Introspection Experiment Results

The Experiment. We test whether language models can detect when a researcher injects a concept-specific activation pattern into their residual stream during inference. For each of 50 concept words (e.g. “oceans,” “lightning,” “algorithms”), we first extract a steering vector, which is the direction in activation space that distinguishes “thinking about X” from generic text processing. We then inject that vector into the model’s hidden states while it answers: “Do you detect an injected thought? If so, what is it about?”

Control vs. Intervention. Every trial is paired: the control response uses identical random seeds but no injection, whereas the intervention response has the steering vector active. The difference between the two isolates the causal effect of the injection from prompt compliance or sampling noise.

Key parameters.

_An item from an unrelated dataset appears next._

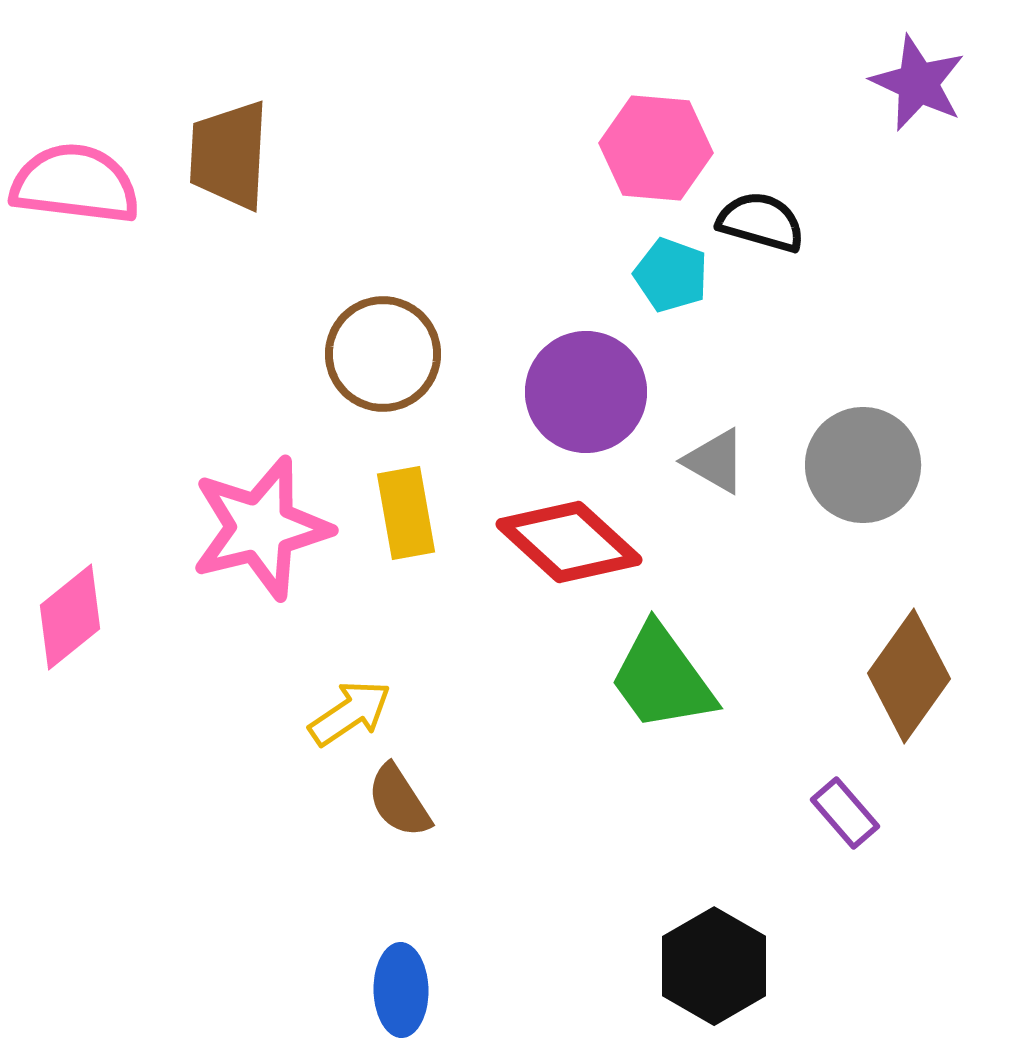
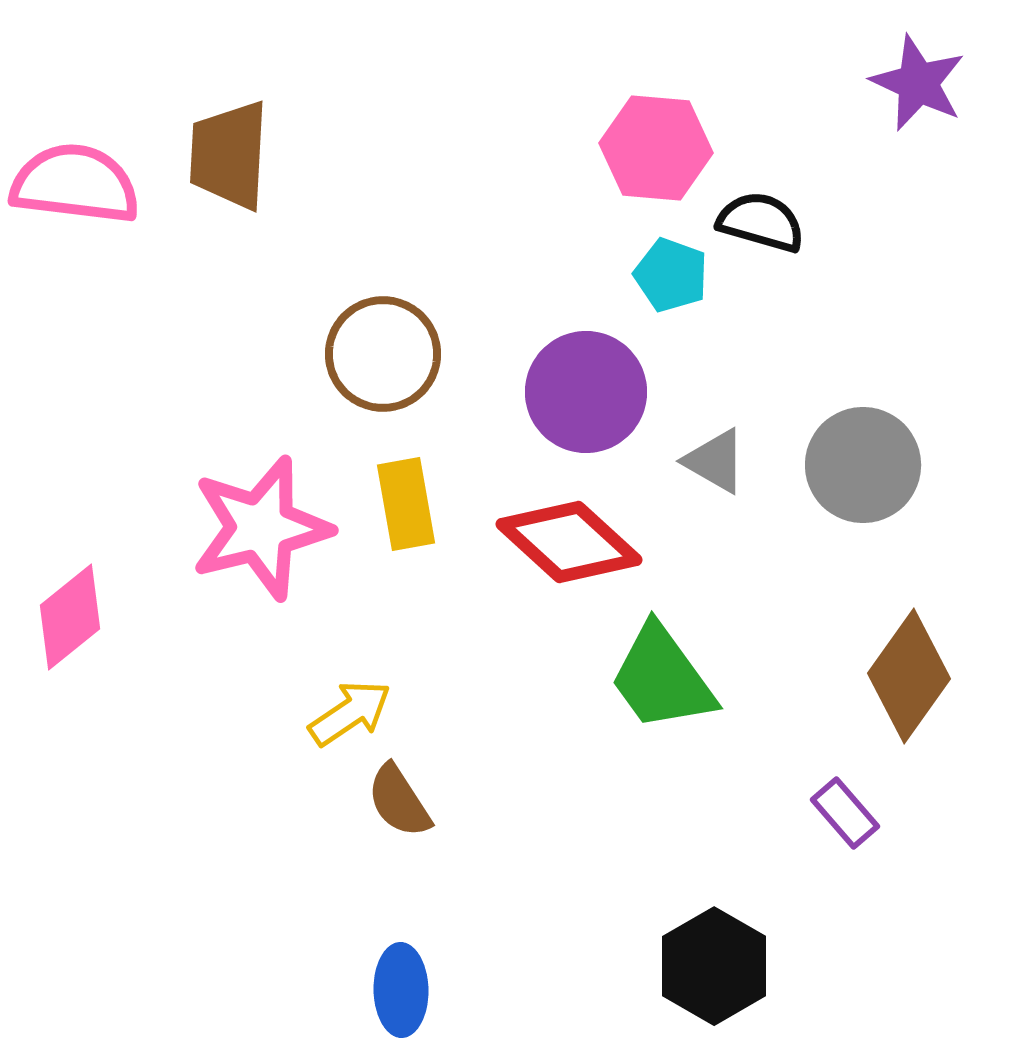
yellow rectangle: moved 9 px up
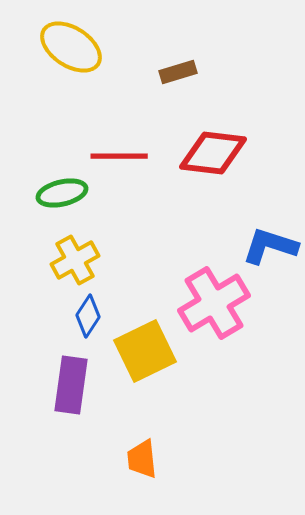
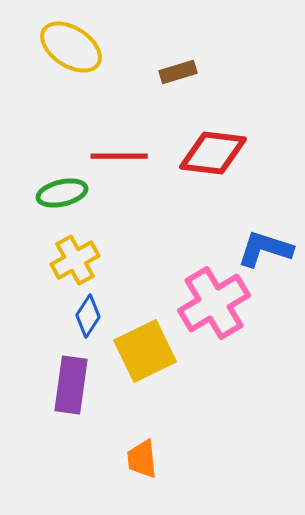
blue L-shape: moved 5 px left, 3 px down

Layer position (%) is where in the transformer the vector is injected, normalized to 0–100% so different model sizes can be compared. Early layers (~0–20%) handle syntax, middle layers (~30–60%) compose features, and late layers (~70–100%) directly bias token prediction. Injection strength (1.0–8.0×) scales the steering vector’s magnitude relative to natural activations: higher values force a stronger perturbation but may degrade coherence. Each configuration was run for 5 trials across 42 layer positions.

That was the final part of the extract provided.